According to security officials, widespread disinformation and acceptance of conspiracy theories leads to “mass radicalization” and an increased chance of violence. Mary McCord has stated that “This tent that used to be sort of ‘far-right extremists’ has gotten a lot broader. To me, a former counter-terrorism official, that’s a radicalization process,” her sentiment is charred by many others. From what we can tell, over seventy four million Trump voters believe some form of conspiracy theory. A survey done recently says that 77% of Trump supporters thought that Biden won the 2020 presidential election through fraud. Elizabeth Neumann, a previous head of an office that kept track of violent extremism through the Department of Homeland Security, has said “Unless we help them break the deception, we cannot operate with 30% of the country holding the extreme views that they do.”

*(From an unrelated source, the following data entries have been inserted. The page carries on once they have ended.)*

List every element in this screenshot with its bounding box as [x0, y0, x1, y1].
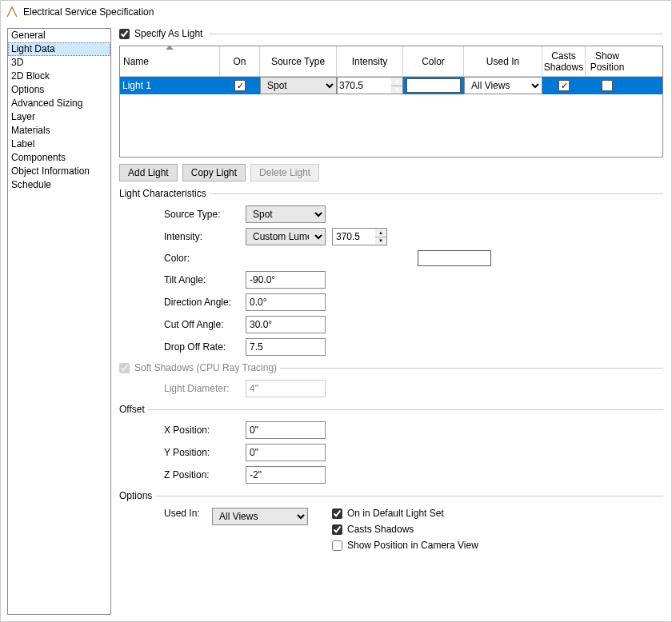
soft-shadows-input: [119, 363, 130, 373]
options-used-in-field[interactable]: All Views: [212, 508, 308, 525]
lights-grid: Name On Source Type Intensity Color Used…: [119, 46, 663, 157]
cell-source-type[interactable]: Spot: [260, 77, 337, 94]
delete-light-button: Delete Light: [250, 164, 319, 181]
z-position-field[interactable]: [246, 466, 326, 484]
cell-intensity[interactable]: ▲▼: [337, 77, 403, 94]
sidebar-item-schedule[interactable]: Schedule: [8, 178, 110, 192]
intensity-spinner[interactable]: ▲▼: [391, 77, 403, 94]
sidebar-item-options[interactable]: Options: [8, 83, 110, 97]
options-group: Options Used In: All Views On in Default…: [119, 490, 663, 551]
col-show-position[interactable]: Show Position: [586, 46, 629, 76]
electrical-spec-icon: [6, 6, 18, 18]
on-in-default-input[interactable]: [332, 508, 342, 519]
col-name[interactable]: Name: [120, 46, 220, 76]
soft-shadows-checkbox: Soft Shadows (CPU Ray Tracing): [119, 362, 277, 373]
intensity-value-spinner[interactable]: ▲▼: [375, 228, 387, 245]
col-used-in[interactable]: Used In: [464, 46, 542, 76]
copy-light-button[interactable]: Copy Light: [182, 164, 246, 181]
col-intensity[interactable]: Intensity: [337, 46, 403, 76]
sidebar-item-label[interactable]: Label: [8, 138, 110, 151]
options-used-in-label: Used In:: [164, 508, 206, 519]
grid-buttons: Add Light Copy Light Delete Light: [119, 164, 663, 181]
cut-off-angle-field[interactable]: [246, 316, 326, 333]
category-sidebar[interactable]: General Light Data 3D 2D Block Options A…: [7, 28, 111, 615]
divider: [209, 34, 663, 34]
drop-off-rate-label: Drop Off Rate:: [164, 341, 239, 353]
color-label: Color:: [164, 253, 239, 264]
specify-as-light-input[interactable]: [119, 29, 130, 39]
used-in-select[interactable]: All Views: [464, 77, 542, 94]
options-show-position-label: Show Position in Camera View: [347, 540, 478, 551]
sidebar-item-2d-block[interactable]: 2D Block: [8, 70, 110, 83]
direction-angle-field[interactable]: [246, 293, 326, 311]
grid-row[interactable]: Light 1 Spot ▲▼: [120, 77, 662, 94]
sidebar-item-3d[interactable]: 3D: [8, 56, 110, 70]
intensity-value-field[interactable]: [332, 228, 375, 245]
cell-name[interactable]: Light 1: [120, 77, 220, 94]
main-panel: Specify As Light Name On Source Type Int…: [119, 28, 665, 615]
offset-legend: Offset: [119, 404, 148, 415]
offset-group: Offset X Position: Y Position: Z Positio…: [119, 404, 663, 484]
light-characteristics-legend: Light Characteristics: [119, 188, 210, 199]
on-in-default-label: On in Default Light Set: [347, 508, 444, 519]
tilt-angle-field[interactable]: [246, 271, 326, 289]
intensity-mode-field[interactable]: Custom Lumens: [246, 228, 326, 245]
options-show-position-input[interactable]: [332, 540, 342, 551]
grid-header-row: Name On Source Type Intensity Color Used…: [120, 46, 662, 77]
tilt-angle-label: Tilt Angle:: [164, 274, 239, 285]
options-casts-shadows-label: Casts Shadows: [347, 524, 414, 535]
light-characteristics-group: Light Characteristics Source Type: Spot …: [119, 188, 663, 356]
cell-casts-shadows[interactable]: [542, 77, 586, 94]
z-position-label: Z Position:: [164, 469, 239, 480]
light-diameter-field: [246, 380, 326, 397]
x-position-field[interactable]: [246, 421, 326, 439]
on-in-default-checkbox[interactable]: On in Default Light Set: [332, 508, 478, 519]
y-position-field[interactable]: [246, 444, 326, 461]
sidebar-item-light-data[interactable]: Light Data: [8, 42, 110, 56]
cell-show-position[interactable]: [586, 77, 629, 94]
soft-shadows-label: Soft Shadows (CPU Ray Tracing): [134, 362, 277, 373]
sidebar-item-materials[interactable]: Materials: [8, 124, 110, 138]
on-checkbox[interactable]: [234, 80, 246, 91]
light-diameter-label: Light Diameter:: [164, 383, 239, 394]
source-type-label: Source Type:: [164, 209, 239, 220]
sidebar-item-general[interactable]: General: [8, 29, 110, 42]
direction-angle-label: Direction Angle:: [164, 297, 239, 308]
sidebar-item-object-information[interactable]: Object Information: [8, 165, 110, 178]
intensity-input[interactable]: [337, 77, 391, 94]
col-casts-shadows[interactable]: Casts Shadows: [542, 46, 586, 76]
dialog-title: Electrical Service Specification: [23, 6, 154, 18]
col-on[interactable]: On: [220, 46, 260, 76]
options-casts-shadows-checkbox[interactable]: Casts Shadows: [332, 524, 478, 535]
y-position-label: Y Position:: [164, 447, 239, 458]
options-show-position-checkbox[interactable]: Show Position in Camera View: [332, 540, 478, 551]
specify-as-light-checkbox[interactable]: Specify As Light: [119, 28, 202, 39]
titlebar: Electrical Service Specification: [1, 1, 671, 23]
drop-off-rate-field[interactable]: [246, 338, 326, 356]
options-legend: Options: [119, 490, 155, 501]
color-field[interactable]: [418, 250, 491, 266]
cell-on[interactable]: [220, 77, 260, 94]
cell-color[interactable]: [403, 77, 464, 94]
source-type-field[interactable]: Spot: [246, 205, 326, 223]
col-color[interactable]: Color: [403, 46, 464, 76]
cell-used-in[interactable]: All Views: [464, 77, 542, 94]
source-type-select[interactable]: Spot: [260, 77, 337, 94]
intensity-label: Intensity:: [164, 231, 239, 242]
options-casts-shadows-input[interactable]: [332, 524, 342, 535]
soft-shadows-group: Soft Shadows (CPU Ray Tracing) Light Dia…: [119, 362, 663, 397]
dialog-window: Electrical Service Specification General…: [0, 0, 672, 622]
sidebar-item-advanced-sizing[interactable]: Advanced Sizing: [8, 97, 110, 110]
casts-shadows-checkbox[interactable]: [558, 80, 570, 91]
x-position-label: X Position:: [164, 425, 239, 436]
sidebar-item-components[interactable]: Components: [8, 151, 110, 165]
sort-asc-icon: [166, 46, 174, 50]
show-position-checkbox[interactable]: [602, 80, 613, 91]
col-source-type[interactable]: Source Type: [260, 46, 337, 76]
specify-as-light-label: Specify As Light: [134, 28, 202, 39]
sidebar-item-layer[interactable]: Layer: [8, 110, 110, 124]
color-swatch[interactable]: [406, 78, 461, 93]
cut-off-angle-label: Cut Off Angle:: [164, 319, 239, 330]
add-light-button[interactable]: Add Light: [119, 164, 178, 181]
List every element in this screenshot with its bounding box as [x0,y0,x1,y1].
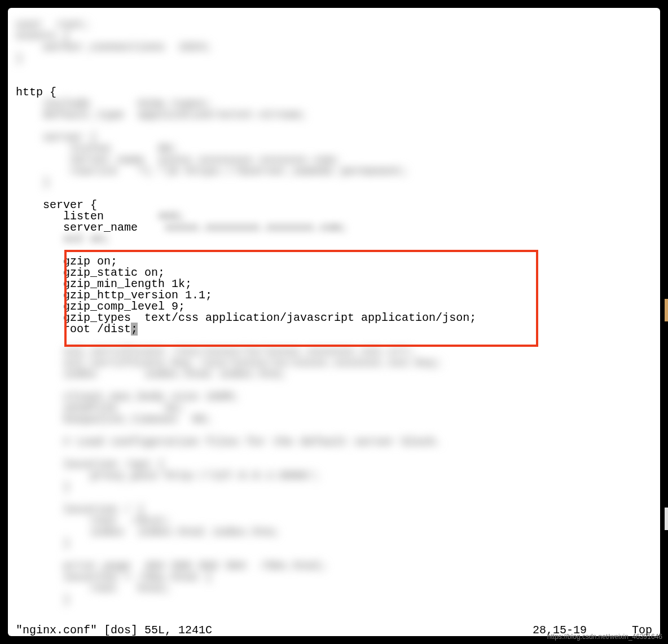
blurred-http-1: include mime.types; default_type applica… [16,98,652,121]
listen-value-blur: 443; [104,211,185,222]
gzip-types: gzip_types text/css application/javascri… [16,312,652,324]
blank-line [16,335,652,346]
http-open: http { [16,87,652,98]
listen-line: listen 443; [16,211,652,222]
gzip-static: gzip_static on; [16,267,652,279]
blurred-bottom: ssl_certificate /xxx/xxxxx/xx/xxxxx.xxxx… [16,346,652,606]
blank-line [16,64,652,76]
status-filename: "nginx.conf" [dos] 55L, 1241C [16,625,212,636]
watermark: https://blog.csdn.net/weixin_46391646 [547,633,662,641]
blank-line [16,245,652,256]
gzip-http-version: gzip_http_version 1.1; [16,290,652,301]
ssl-line-blur: ssl on; [16,233,652,245]
gzip-on: gzip on; [16,256,652,267]
gzip-min-length: gzip_min_length 1k; [16,279,652,290]
root-directive: root /dist [16,323,131,336]
blurred-http-2: server { listen 80; server_name xxxxx.xx… [16,132,652,188]
cursor-icon: ; [131,323,138,336]
server-name-line: server_name xxxxx.xxxxxxxx.xxxxxxx.com; [16,222,652,233]
edge-decoration [665,299,668,321]
blank-line [16,76,652,87]
blurred-top: user root; events { worker_connections 1… [16,19,652,64]
server-name-value-blur: xxxxx.xxxxxxxx.xxxxxxx.com; [138,222,348,233]
gzip-comp-level: gzip_comp_level 9; [16,301,652,312]
root-line: root /dist; [16,324,652,335]
edge-decoration [665,508,668,530]
blank-line [16,121,652,132]
blank-line [16,188,652,200]
ssl-blur: ssl on; [16,233,111,245]
editor-window: user root; events { worker_connections 1… [8,8,660,636]
server-open: server { [16,200,652,211]
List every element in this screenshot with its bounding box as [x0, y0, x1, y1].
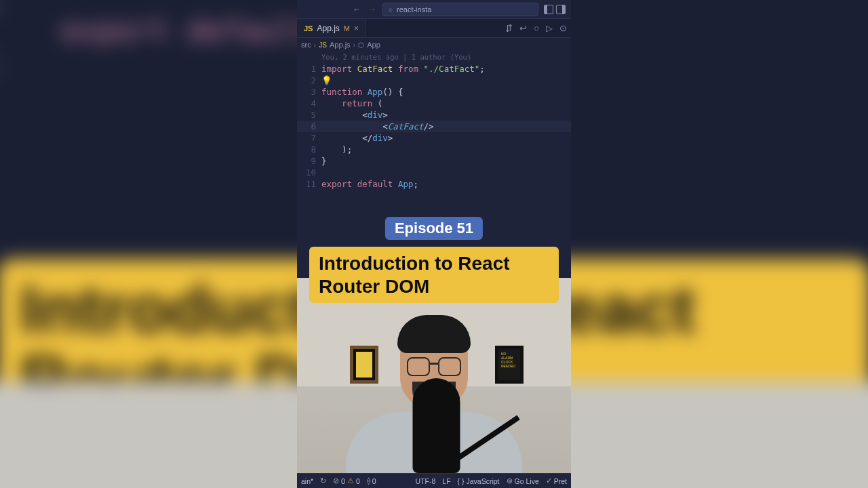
- tab-filename: App.js: [317, 24, 339, 33]
- problems-item[interactable]: ⊘0 ⚠0: [333, 476, 360, 485]
- command-center-search[interactable]: ⌕ react-insta: [382, 3, 538, 16]
- line-number: 3: [297, 86, 316, 98]
- editor-tabbar: JS App.js M × ⇵ ↩ ○ ▷ ⊙: [297, 19, 571, 38]
- editor-actions: ⇵ ↩ ○ ▷ ⊙: [505, 19, 567, 37]
- sync-icon[interactable]: ↻: [320, 476, 326, 485]
- code-line-8: );: [321, 144, 571, 155]
- eol-item[interactable]: LF: [442, 477, 450, 485]
- toggle-panel-left-icon[interactable]: [544, 5, 553, 14]
- window-titlebar: ← → ⌕ react-insta: [297, 0, 571, 19]
- nav-back-icon[interactable]: ←: [351, 4, 362, 15]
- code-line-2: 💡: [321, 75, 571, 86]
- code-line-5: <div>: [321, 109, 571, 121]
- breadcrumb-folder[interactable]: src: [301, 41, 311, 49]
- code-line-11: export default App;: [321, 178, 571, 190]
- encoding-item[interactable]: UTF-8: [416, 477, 436, 485]
- ports-item[interactable]: ⟠0: [367, 476, 376, 485]
- breadcrumb-symbol[interactable]: App: [367, 41, 380, 49]
- line-number: 1: [297, 63, 316, 75]
- split-editor-icon[interactable]: ▷: [546, 23, 553, 33]
- nav-forward-icon[interactable]: →: [366, 4, 377, 15]
- current-line-highlight: [297, 121, 571, 132]
- js-file-icon: JS: [319, 41, 327, 49]
- toggle-panel-right-icon[interactable]: [556, 5, 566, 14]
- line-number: 7: [297, 132, 316, 144]
- code-line-9: }: [321, 155, 571, 167]
- breadcrumb-sep-1: ›: [314, 41, 317, 49]
- line-number: 4: [297, 98, 316, 109]
- code-line-4: return (: [321, 98, 571, 109]
- prettier-item[interactable]: ✓Pret: [546, 476, 567, 485]
- line-number: 5: [297, 109, 316, 121]
- language-mode-item[interactable]: { } JavaScript: [458, 477, 500, 485]
- compare-changes-icon[interactable]: ⇵: [505, 23, 513, 33]
- line-number: 10: [297, 167, 316, 178]
- code-line-3: function App() {: [321, 86, 571, 98]
- git-branch-item[interactable]: ain*: [301, 477, 313, 485]
- go-live-item[interactable]: ⊚Go Live: [507, 476, 539, 485]
- breadcrumb-sep-2: ›: [353, 41, 356, 49]
- lightbulb-icon[interactable]: 💡: [321, 75, 332, 85]
- more-actions-icon[interactable]: ⊙: [559, 23, 567, 33]
- bg-code-text: export default: [61, 13, 313, 47]
- line-number: 9: [297, 155, 316, 167]
- tab-close-icon[interactable]: ×: [354, 24, 359, 33]
- video-title-banner: Introduction to React Router DOM: [309, 247, 559, 303]
- tab-app-js[interactable]: JS App.js M ×: [297, 19, 366, 37]
- status-bar: ain* ↻ ⊘0 ⚠0 ⟠0 UTF-8 LF { } JavaScript …: [297, 473, 571, 488]
- code-line-10: [321, 167, 571, 178]
- presenter-video: NO ALARM CLOCK NEEDED: [297, 278, 571, 473]
- git-blame-annotation: You, 2 minutes ago | 1 author (You): [321, 52, 571, 63]
- breadcrumb: src › JS App.js › ⬡ App: [297, 38, 571, 52]
- tab-modified-indicator: M: [344, 24, 350, 33]
- presenter-figure: [346, 317, 522, 473]
- code-line-7: </div>: [321, 132, 571, 144]
- go-back-icon[interactable]: ↩: [519, 23, 527, 33]
- line-number: 2: [297, 75, 316, 86]
- line-number: 11: [297, 178, 316, 190]
- episode-badge: Episode 51: [385, 217, 483, 240]
- search-text: react-insta: [397, 5, 431, 14]
- symbol-icon: ⬡: [358, 41, 364, 49]
- js-file-icon: JS: [304, 24, 313, 33]
- line-number: 8: [297, 144, 316, 155]
- code-line-1: import CatFact from "./CatFact";: [321, 63, 571, 75]
- breadcrumb-file[interactable]: App.js: [330, 41, 351, 49]
- run-icon[interactable]: ○: [534, 23, 539, 33]
- editor-viewport: ← → ⌕ react-insta JS App.js M × ⇵ ↩ ○ ▷ …: [297, 0, 571, 488]
- search-icon: ⌕: [389, 5, 393, 13]
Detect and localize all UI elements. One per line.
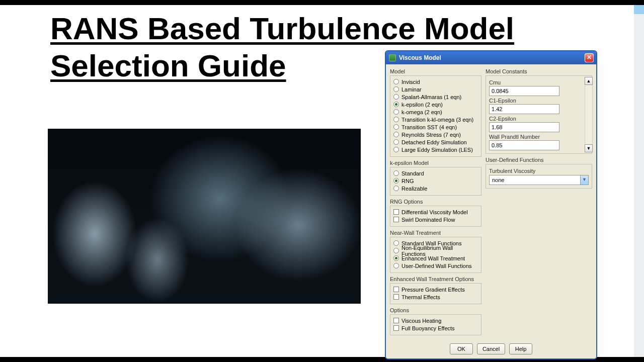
letterbox-top [0, 0, 644, 5]
radio-icon[interactable] [393, 109, 399, 115]
near-wall-option-user-defined-wall-functions[interactable]: User-Defined Wall Functions [393, 262, 478, 269]
model-option-detached-eddy-simulation[interactable]: Detached Eddy Simulation [393, 138, 478, 146]
rng-options-group: Differential Viscosity ModelSwirl Domina… [390, 206, 481, 227]
options-option-label: Full Buoyancy Effects [401, 325, 455, 331]
rng-options-label: RNG Options [390, 199, 481, 205]
radio-icon[interactable] [393, 255, 399, 261]
radio-icon[interactable] [393, 139, 399, 145]
right-tool-strip-accent [634, 5, 644, 14]
dialog-button-row: OK Cancel Help [386, 340, 596, 358]
turb-visc-select[interactable]: none ▼ [489, 175, 589, 185]
radio-icon[interactable] [393, 94, 399, 100]
rng-option-label: Swirl Dominated Flow [401, 217, 455, 223]
model-option-laminar[interactable]: Laminar [393, 85, 478, 93]
turb-visc-label: Turbulent Viscosity [489, 168, 589, 174]
constant-label-cmu: Cmu [489, 79, 589, 85]
ok-button[interactable]: OK [450, 343, 473, 354]
near-wall-group: Standard Wall FunctionsNon-Equilibrium W… [390, 237, 481, 273]
constants-label: Model Constants [486, 68, 592, 74]
model-option-label: k-epsilon (2 eqn) [401, 102, 443, 108]
radio-icon[interactable] [393, 102, 399, 107]
checkbox-icon[interactable] [393, 325, 399, 331]
radio-icon[interactable] [393, 170, 399, 176]
radio-icon[interactable] [393, 186, 399, 191]
checkbox-icon[interactable] [393, 318, 399, 323]
model-option-spalart-allmaras-1-eqn[interactable]: Spalart-Allmaras (1 eqn) [393, 93, 478, 101]
radio-icon[interactable] [393, 79, 399, 84]
ewt-options-group: Pressure Gradient EffectsThermal Effects [390, 283, 481, 304]
ke-model-group: StandardRNGRealizable [390, 167, 481, 196]
constants-panel: CmuC1-EpsilonC2-EpsilonWall Prandtl Numb… [486, 75, 592, 154]
dialog-titlebar[interactable]: Viscous Model ✕ [386, 51, 596, 64]
scroll-down-icon[interactable]: ▼ [585, 144, 593, 152]
near-wall-option-label: Enhanced Wall Treatment [401, 255, 465, 261]
near-wall-option-label: User-Defined Wall Functions [401, 263, 472, 269]
cancel-button[interactable]: Cancel [477, 343, 505, 354]
model-option-label: Inviscid [401, 79, 420, 85]
constant-input-cmu[interactable] [489, 86, 559, 96]
scroll-up-icon[interactable]: ▲ [585, 77, 593, 85]
right-tool-strip [634, 5, 644, 357]
close-icon[interactable]: ✕ [585, 53, 594, 62]
page-title-line2: Selection Guide [50, 48, 286, 83]
model-option-label: Large Eddy Simulation (LES) [401, 147, 473, 153]
model-option-label: Detached Eddy Simulation [401, 139, 467, 145]
model-option-large-eddy-simulation-les[interactable]: Large Eddy Simulation (LES) [393, 146, 478, 153]
radio-icon[interactable] [393, 86, 399, 92]
model-option-k-epsilon-2-eqn[interactable]: k-epsilon (2 eqn) [393, 101, 478, 108]
radio-icon[interactable] [393, 263, 399, 268]
radio-icon[interactable] [393, 178, 399, 184]
checkbox-icon[interactable] [393, 209, 399, 215]
constant-input-c1-epsilon[interactable] [489, 104, 559, 114]
near-wall-option-non-equilibrium-wall-functions[interactable]: Non-Equilibrium Wall Functions [393, 247, 478, 254]
checkbox-icon[interactable] [393, 287, 399, 292]
checkbox-icon[interactable] [393, 217, 399, 222]
radio-icon[interactable] [393, 248, 399, 253]
constant-label-wall-prandtl-number: Wall Prandtl Number [489, 134, 589, 140]
model-option-inviscid[interactable]: Inviscid [393, 78, 478, 85]
rng-option-swirl-dominated-flow[interactable]: Swirl Dominated Flow [393, 216, 478, 223]
chevron-down-icon[interactable]: ▼ [580, 175, 588, 185]
ke-model-option-rng[interactable]: RNG [393, 177, 478, 185]
ewt-options-label: Enhanced Wall Treatment Options [390, 276, 481, 282]
ke-model-option-label: RNG [401, 178, 414, 184]
radio-icon[interactable] [393, 132, 399, 137]
model-option-label: Laminar [401, 86, 422, 93]
radio-icon[interactable] [393, 240, 399, 246]
ke-model-option-realizable[interactable]: Realizable [393, 185, 478, 192]
smoke-image [48, 129, 361, 304]
model-option-transition-sst-4-eqn[interactable]: Transition SST (4 eqn) [393, 123, 478, 131]
udf-label: User-Defined Functions [486, 157, 592, 163]
model-option-transition-k-kl-omega-3-eqn[interactable]: Transition k-kl-omega (3 eqn) [393, 116, 478, 123]
ewt-option-thermal-effects[interactable]: Thermal Effects [393, 293, 478, 301]
ke-model-option-standard[interactable]: Standard [393, 169, 478, 177]
checkbox-icon[interactable] [393, 294, 399, 300]
options-option-viscous-heating[interactable]: Viscous Heating [393, 317, 478, 324]
ewt-option-pressure-gradient-effects[interactable]: Pressure Gradient Effects [393, 286, 478, 293]
radio-icon[interactable] [393, 124, 399, 130]
constant-input-wall-prandtl-number[interactable] [489, 140, 559, 150]
dialog-title: Viscous Model [399, 54, 441, 61]
udf-group: Turbulent Viscosity none ▼ [486, 164, 592, 189]
model-group: InviscidLaminarSpalart-Allmaras (1 eqn)k… [390, 75, 481, 157]
viscous-model-dialog: Viscous Model ✕ Model InviscidLaminarSpa… [385, 50, 597, 359]
radio-icon[interactable] [393, 147, 399, 152]
radio-icon[interactable] [393, 117, 399, 122]
model-option-reynolds-stress-7-eqn[interactable]: Reynolds Stress (7 eqn) [393, 131, 478, 138]
options-option-label: Viscous Heating [401, 318, 441, 324]
options-group: Viscous HeatingFull Buoyancy Effects [390, 314, 481, 335]
model-label: Model [390, 68, 481, 74]
options-label: Options [390, 307, 481, 313]
model-option-k-omega-2-eqn[interactable]: k-omega (2 eqn) [393, 108, 478, 116]
help-button[interactable]: Help [509, 343, 532, 354]
constant-input-c2-epsilon[interactable] [489, 122, 559, 132]
constant-label-c2-epsilon: C2-Epsilon [489, 116, 589, 122]
options-option-full-buoyancy-effects[interactable]: Full Buoyancy Effects [393, 324, 478, 332]
constant-label-c1-epsilon: C1-Epsilon [489, 98, 589, 104]
ewt-option-label: Thermal Effects [401, 294, 440, 300]
model-option-label: Spalart-Allmaras (1 eqn) [401, 94, 461, 100]
rng-option-differential-viscosity-model[interactable]: Differential Viscosity Model [393, 208, 478, 216]
model-option-label: k-omega (2 eqn) [401, 109, 442, 115]
ke-model-label: k-epsilon Model [390, 160, 481, 166]
scroll-track[interactable] [585, 85, 593, 144]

And that’s an abridged explanation of how we got to where we are now. I left out a lot of information for the sake of the length of this article. I didn’t mention the Charlottesville “Unite the Right” rally. I didn’t write about the alarming number of experts who believe we’re seeing a rise on fascist ideology in America. I didn’t even get to explaining the Qanon conspiracy theory. We are at a very divided time politically but at this point I’d rather be divided than have the country united despite these dangerous beliefs being so rampant.